What to work on
Your task is to show every line in the listing below that includes "können".

Dataset

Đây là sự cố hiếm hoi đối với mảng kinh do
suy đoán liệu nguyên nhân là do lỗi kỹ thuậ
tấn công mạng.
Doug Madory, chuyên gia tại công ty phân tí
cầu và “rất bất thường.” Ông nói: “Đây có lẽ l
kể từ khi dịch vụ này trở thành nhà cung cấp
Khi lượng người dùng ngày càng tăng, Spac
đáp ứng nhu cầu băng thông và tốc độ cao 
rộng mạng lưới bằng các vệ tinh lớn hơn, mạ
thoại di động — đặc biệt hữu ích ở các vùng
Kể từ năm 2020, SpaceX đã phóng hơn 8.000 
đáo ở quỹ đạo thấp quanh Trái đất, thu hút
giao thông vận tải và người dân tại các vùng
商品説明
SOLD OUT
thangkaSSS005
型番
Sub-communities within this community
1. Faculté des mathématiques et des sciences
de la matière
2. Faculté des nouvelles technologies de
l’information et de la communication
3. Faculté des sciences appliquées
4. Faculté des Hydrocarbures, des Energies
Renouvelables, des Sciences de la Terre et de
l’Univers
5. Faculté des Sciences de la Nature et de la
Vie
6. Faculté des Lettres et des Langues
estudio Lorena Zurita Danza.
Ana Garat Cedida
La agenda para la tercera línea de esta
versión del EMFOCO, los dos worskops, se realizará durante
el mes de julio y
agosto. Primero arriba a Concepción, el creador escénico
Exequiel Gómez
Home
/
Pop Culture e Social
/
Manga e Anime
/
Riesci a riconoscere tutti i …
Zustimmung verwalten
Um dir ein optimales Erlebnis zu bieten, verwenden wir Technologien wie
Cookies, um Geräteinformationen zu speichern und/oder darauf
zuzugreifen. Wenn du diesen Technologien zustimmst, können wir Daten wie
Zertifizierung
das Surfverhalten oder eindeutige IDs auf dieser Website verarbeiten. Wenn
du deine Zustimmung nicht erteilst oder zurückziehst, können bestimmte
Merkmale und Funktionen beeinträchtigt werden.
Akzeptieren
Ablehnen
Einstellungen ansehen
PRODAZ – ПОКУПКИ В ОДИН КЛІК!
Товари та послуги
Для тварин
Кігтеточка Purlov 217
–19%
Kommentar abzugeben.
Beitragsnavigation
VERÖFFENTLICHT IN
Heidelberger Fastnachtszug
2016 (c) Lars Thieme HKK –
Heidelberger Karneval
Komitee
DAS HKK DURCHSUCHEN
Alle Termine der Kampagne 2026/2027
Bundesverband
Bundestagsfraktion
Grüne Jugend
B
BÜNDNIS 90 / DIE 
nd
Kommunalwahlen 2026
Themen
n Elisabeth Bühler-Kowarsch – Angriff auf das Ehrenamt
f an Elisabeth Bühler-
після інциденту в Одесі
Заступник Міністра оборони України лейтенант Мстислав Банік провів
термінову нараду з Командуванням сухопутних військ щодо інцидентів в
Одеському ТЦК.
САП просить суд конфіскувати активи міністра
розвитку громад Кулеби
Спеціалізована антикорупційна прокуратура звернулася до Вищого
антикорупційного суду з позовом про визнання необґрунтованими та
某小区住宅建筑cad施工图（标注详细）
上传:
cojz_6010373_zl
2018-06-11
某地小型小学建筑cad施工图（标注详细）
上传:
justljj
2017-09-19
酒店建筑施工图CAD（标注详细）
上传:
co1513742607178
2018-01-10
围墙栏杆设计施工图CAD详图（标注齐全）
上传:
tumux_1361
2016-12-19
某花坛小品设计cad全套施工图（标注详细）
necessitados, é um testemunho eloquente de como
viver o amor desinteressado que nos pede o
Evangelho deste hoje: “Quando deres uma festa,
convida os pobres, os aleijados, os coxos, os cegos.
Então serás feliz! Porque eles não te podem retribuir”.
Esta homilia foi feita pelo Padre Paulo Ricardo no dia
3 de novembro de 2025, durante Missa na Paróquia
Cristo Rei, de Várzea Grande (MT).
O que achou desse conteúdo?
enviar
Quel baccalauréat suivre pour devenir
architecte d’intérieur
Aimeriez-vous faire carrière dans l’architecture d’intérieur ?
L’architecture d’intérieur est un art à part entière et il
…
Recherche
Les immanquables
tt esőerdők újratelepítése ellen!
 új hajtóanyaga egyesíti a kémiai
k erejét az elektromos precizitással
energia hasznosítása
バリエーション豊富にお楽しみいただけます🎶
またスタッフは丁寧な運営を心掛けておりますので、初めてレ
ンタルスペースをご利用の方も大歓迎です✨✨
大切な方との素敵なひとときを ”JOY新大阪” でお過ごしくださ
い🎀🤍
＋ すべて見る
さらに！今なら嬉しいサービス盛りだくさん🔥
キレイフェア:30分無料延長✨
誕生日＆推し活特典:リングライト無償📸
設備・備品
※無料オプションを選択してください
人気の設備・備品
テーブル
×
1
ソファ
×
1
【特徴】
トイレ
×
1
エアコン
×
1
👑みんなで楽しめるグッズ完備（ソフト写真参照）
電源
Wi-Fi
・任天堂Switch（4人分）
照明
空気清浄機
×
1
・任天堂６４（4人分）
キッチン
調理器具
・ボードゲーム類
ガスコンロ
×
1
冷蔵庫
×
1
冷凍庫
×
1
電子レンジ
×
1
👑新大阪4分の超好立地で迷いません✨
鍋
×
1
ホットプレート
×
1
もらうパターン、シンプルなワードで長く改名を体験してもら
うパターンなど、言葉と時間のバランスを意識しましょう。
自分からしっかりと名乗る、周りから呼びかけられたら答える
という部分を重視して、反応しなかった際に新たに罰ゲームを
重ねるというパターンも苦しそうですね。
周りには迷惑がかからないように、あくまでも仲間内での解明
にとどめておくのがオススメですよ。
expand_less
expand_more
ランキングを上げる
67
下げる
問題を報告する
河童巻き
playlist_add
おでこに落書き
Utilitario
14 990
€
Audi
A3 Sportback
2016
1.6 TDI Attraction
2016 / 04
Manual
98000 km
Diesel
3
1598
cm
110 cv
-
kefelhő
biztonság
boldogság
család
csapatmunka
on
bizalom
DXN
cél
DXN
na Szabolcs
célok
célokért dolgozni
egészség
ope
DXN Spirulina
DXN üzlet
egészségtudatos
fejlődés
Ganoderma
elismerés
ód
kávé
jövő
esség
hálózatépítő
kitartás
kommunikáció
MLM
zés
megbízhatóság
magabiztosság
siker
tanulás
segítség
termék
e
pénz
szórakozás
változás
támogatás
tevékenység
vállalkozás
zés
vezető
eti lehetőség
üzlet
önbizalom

Reply
zuzugreifen. Wenn du diesen Technologien zustimmst, können wir Daten wie
du deine Zustimmung nicht erteilst oder zurückziehst, können bestimmte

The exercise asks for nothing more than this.